Wage Loss Benefits
If you get hurt at work in Minnesota, and your injury prevents you from working or reduces how much money you can earn, you may be entitled to receive payment for your lost wages. The amount and type of wage loss benefits you can receive depends on your salary, how much your injury affects you, and how long your ability to work is impaired.
Determining the type of benefits you should seek and calculating the amount of wages you may receive can be a complex process, but you don’t have to do it alone. Fields Law Firm is one of the largest and most respected work injury law firms in Minnesota, and our team of experienced workers’ compensation attorneys helps injured workers across the state claim lost wages every day.
Types of Lost Wage Benefits
In Minnesota, there are four types of wage loss benefits. The kind you are eligible to receive depends on whether your disability is partial, total, temporary, or permanent.
- Temporary Partial Disability Benefits (TPD)
You may qualify for TPD benefits if you return to work but can’t work as many hours or earn the same amount you did before your accident. These benefits can only be claimed for a limited amount of time.
- Temporary Total Disability Benefits (TTD)
If you can’t work at all after suffering an on-the-job injury, but are expected to return to work at some point, you may be eligible for TTD benefits. TTD benefits have a limit on how long you can claim them, however you may be able to receive TTD benefits for longer if you’re approved for a job retraining plan.
- Permanent Partial Disability Benefits (PPD)
If your injury is expected to permanently reduce your earning potential, you may be able to claim PPD benefits to cover the difference between what you earned before and after your accident.
- Permanent Total Disability Benefits (PTD)

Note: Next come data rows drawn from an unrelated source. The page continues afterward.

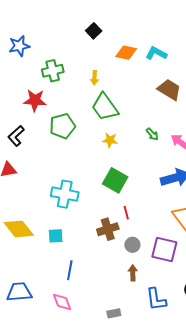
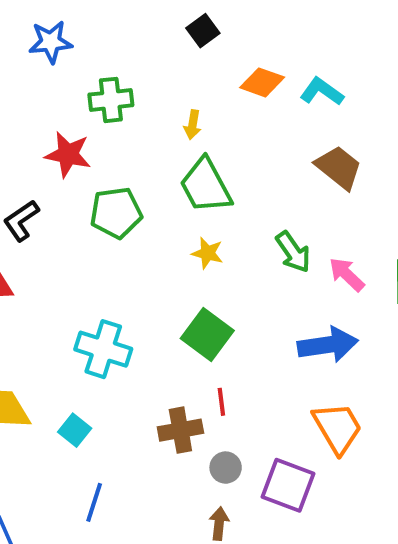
green arrow: (152, 134) -> (293, 252), size x1.5
cyan square: (56, 236) -> (75, 430), turned 35

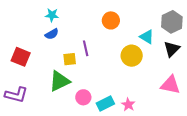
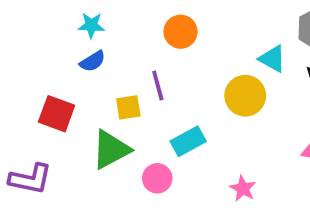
orange circle: (111, 20) -> (181, 32), moved
red square: (21, 57) -> (57, 114), moved
cyan rectangle: (105, 103) -> (188, 141), moved

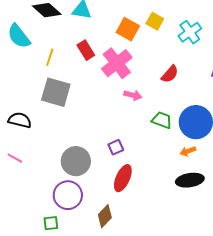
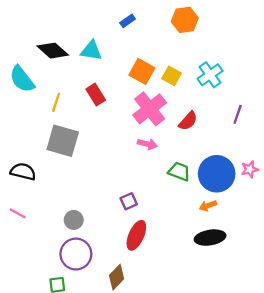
yellow square: (155, 21) -> (172, 76), moved
pink cross: (117, 63) -> (150, 109), moved
gray circle: (76, 161) -> (74, 220), moved, size x0.6

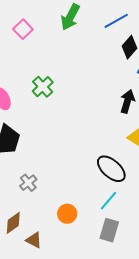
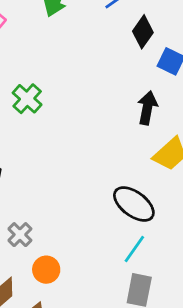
orange circle: (67, 214) -> (46, 270), moved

If you will never be able to work again because of your injury, you may be eligible to receive PTD benefits to replace most of your lost wages.

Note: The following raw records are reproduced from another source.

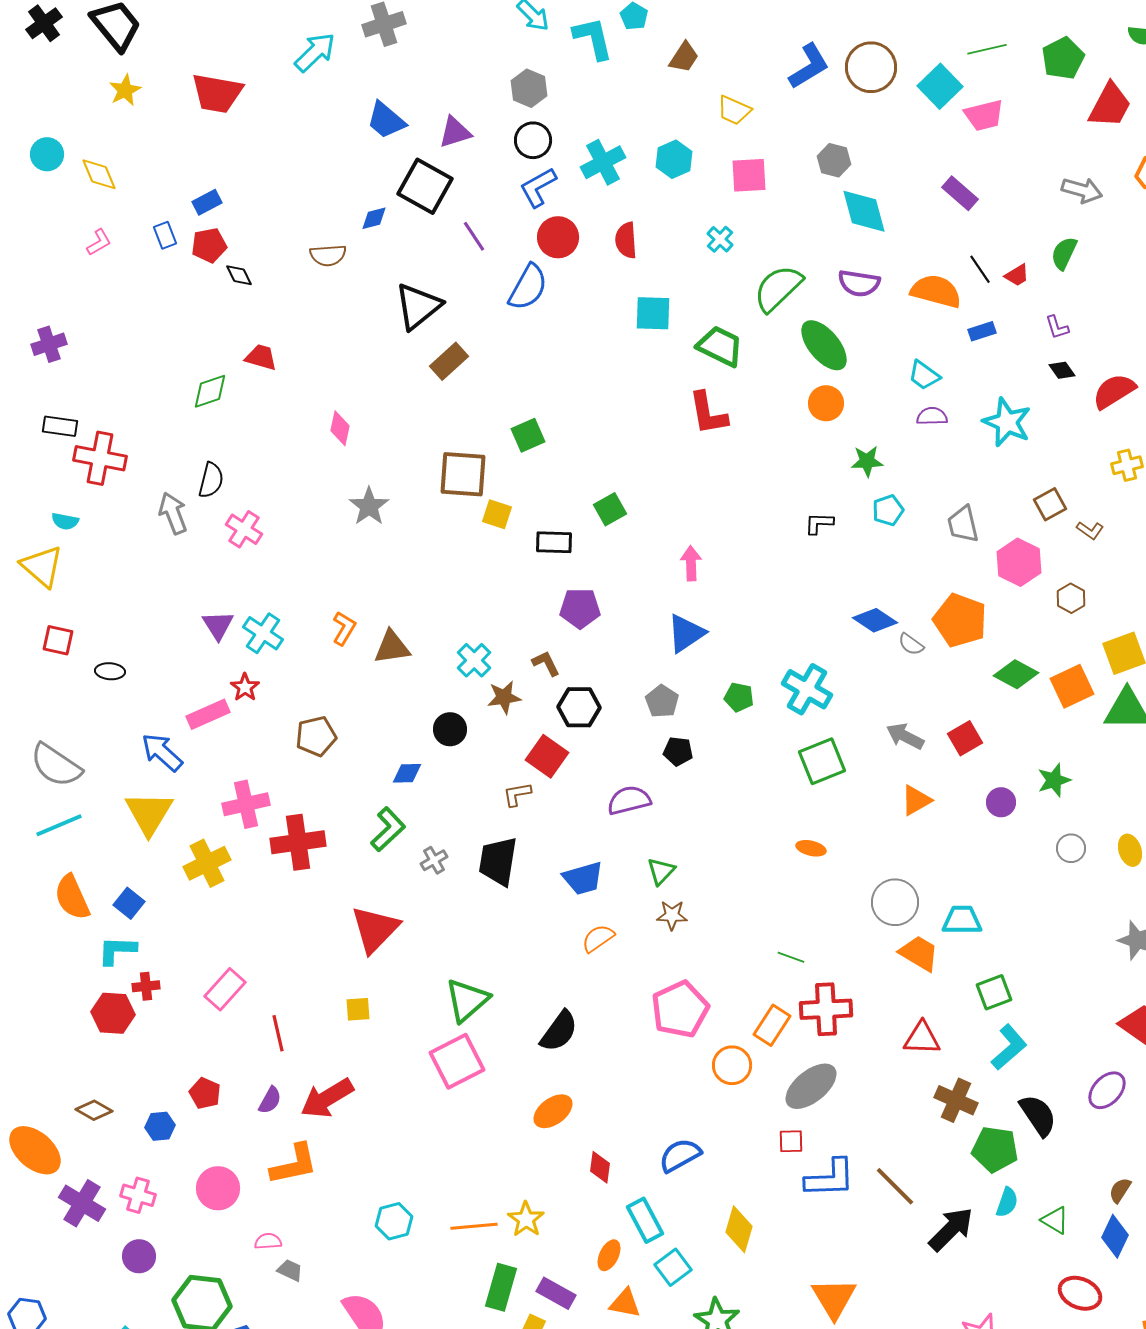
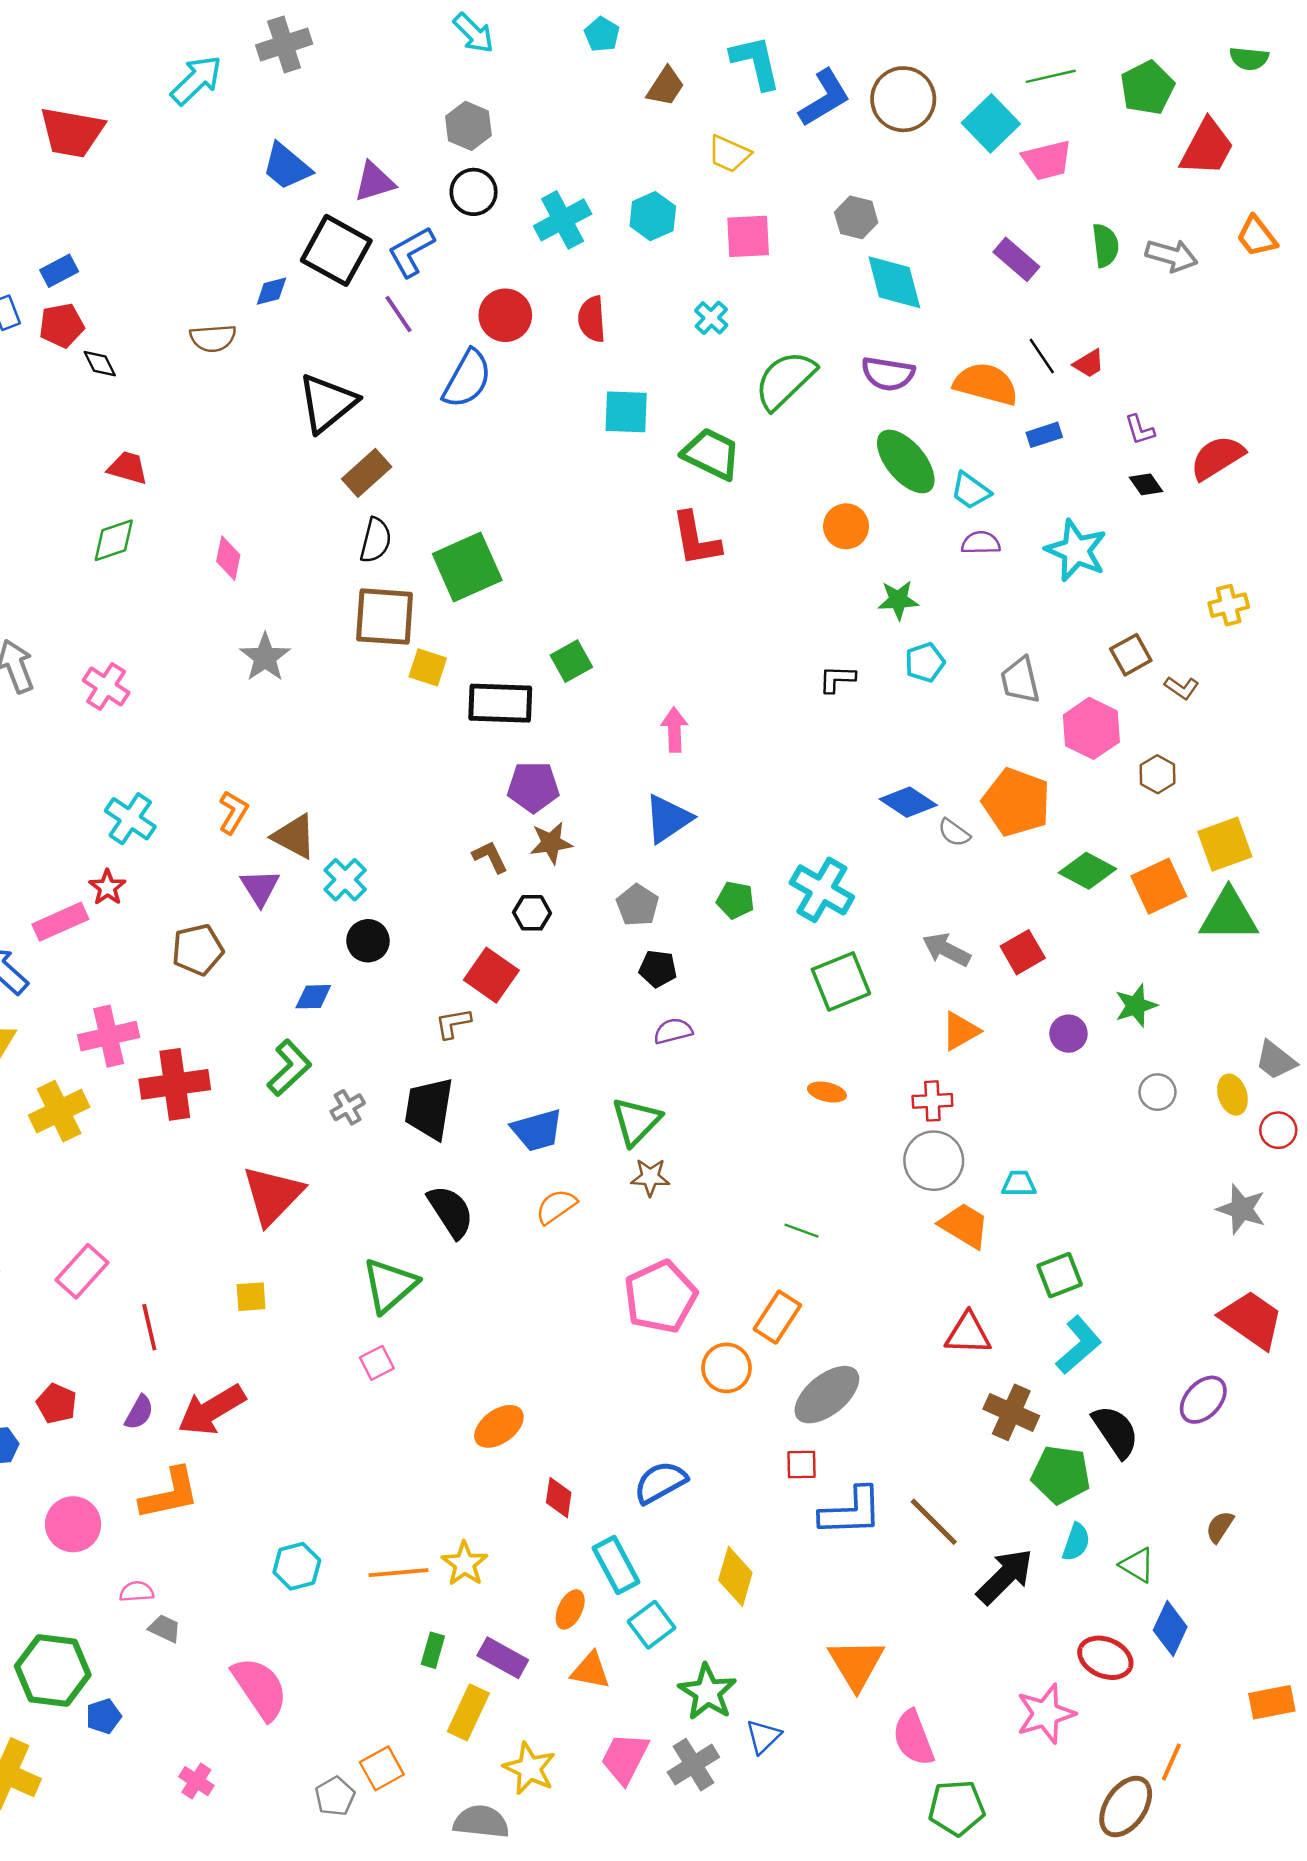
cyan L-shape: (593, 38) -> (756, 62), moved
blue L-shape: (538, 187) -> (411, 252), moved
green semicircle: (1064, 253) -> (1105, 245), moved, turned 148
green ellipse: (824, 345) -> (906, 461), moved
green diamond: (210, 391) -> (114, 540), moved
red semicircle: (1114, 391) -> (1217, 458), moved
green square: (528, 435) -> (467, 567), size x1.6
black semicircle: (211, 480) -> (376, 540), moved
black rectangle: (554, 542) -> (500, 703), size x1.4
purple triangle: (218, 625) -> (260, 887), moved
brown triangle: (392, 647) -> (294, 837), turned 36
cyan cross: (474, 660) -> (345, 880), moved
brown star: (504, 697) -> (551, 843), moved
black hexagon: (579, 707) -> (532, 913), size x0.7
purple semicircle: (629, 800) -> (673, 1031), moved, size x0.7
green triangle: (661, 871) -> (636, 1121), size x1.4
cyan trapezoid: (962, 920) -> (1019, 1184), size x0.7
red cross: (826, 1009) -> (932, 1101), moved, size x0.6
black semicircle: (559, 1031) -> (451, 1212), moved, turned -69
pink square: (457, 1061) -> (377, 1363), size x0.5
blue diamond: (1115, 1236) -> (1170, 1629), moved
green rectangle: (501, 1287) -> (433, 1650), size x0.6
red ellipse: (1080, 1293) -> (1105, 1658), moved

You may be eligible to collect multiple types of wage loss benefits at the same time. Generally, total disability benefits pay two-thirds of the average weekly wages you earned before your accident. Partial disability benefits cover two-thirds of the difference between the wages you earned before your injury and what you earn after your injury.
How Does Workers’ Compensation Pay For Lost Wages?

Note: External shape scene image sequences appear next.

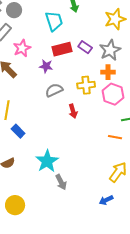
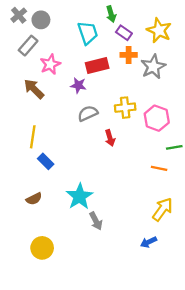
yellow star: (115, 19) -> (159, 30), turned -30
purple rectangle: (85, 47) -> (124, 33), moved
orange cross: (108, 72) -> (129, 55), moved

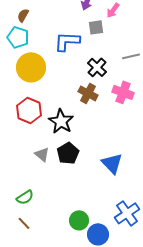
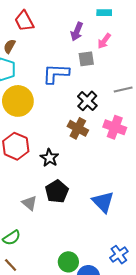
black star: (61, 121) -> (49, 158), size x0.7
gray triangle: (42, 154) -> (29, 203), moved
blue cross: (127, 213) -> (119, 255), size x0.7

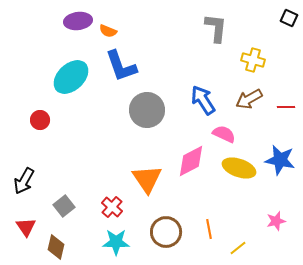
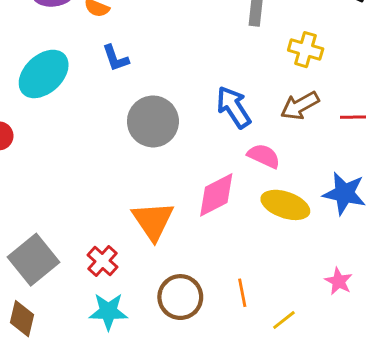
blue L-shape: (121, 66) -> (116, 58), size x0.6
gray square: (64, 206) -> (34, 260), size x1.6
pink star: (276, 221) -> (339, 281), turned -30

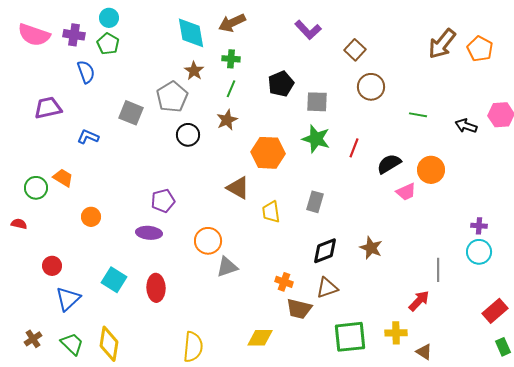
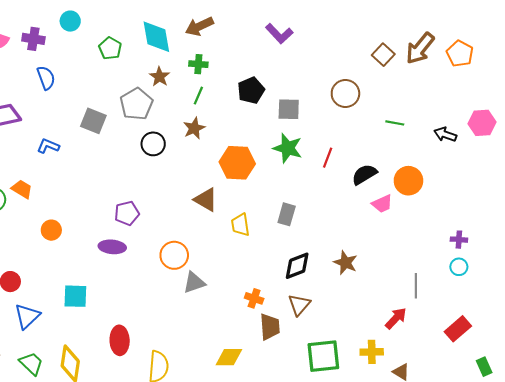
green pentagon: (108, 44) -> (110, 48), moved
brown square: (355, 50) -> (383, 55), moved
cyan circle: (479, 252) -> (459, 267), size x0.7
cyan square: (114, 280) -> (75, 296), turned -30
red ellipse: (156, 288) -> (120, 340), moved
brown triangle: (327, 288) -> (299, 305), turned -30
brown trapezoid: (299, 309) -> (270, 327), turned -108
red rectangle: (495, 311) -> (458, 329), moved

If you are injured at work and cannot do your regular job in a full-time capacity, or any capacity, you may be entitled to wage loss benefits. In order to be eligible for wage loss benefits, you must have work restrictions from a doctor, limiting your ability to work as a result of your work injury. Common restrictions include limitations on your ability to lift, push, pull, carry, or stand.
There are four different types of wage loss benefits. The first is temporary total disability (TTD) benefits. If a doctor has taken you off work completely, or if your employer is unable to accommodate your work restrictions, you are entitled to temporary total disability benefits.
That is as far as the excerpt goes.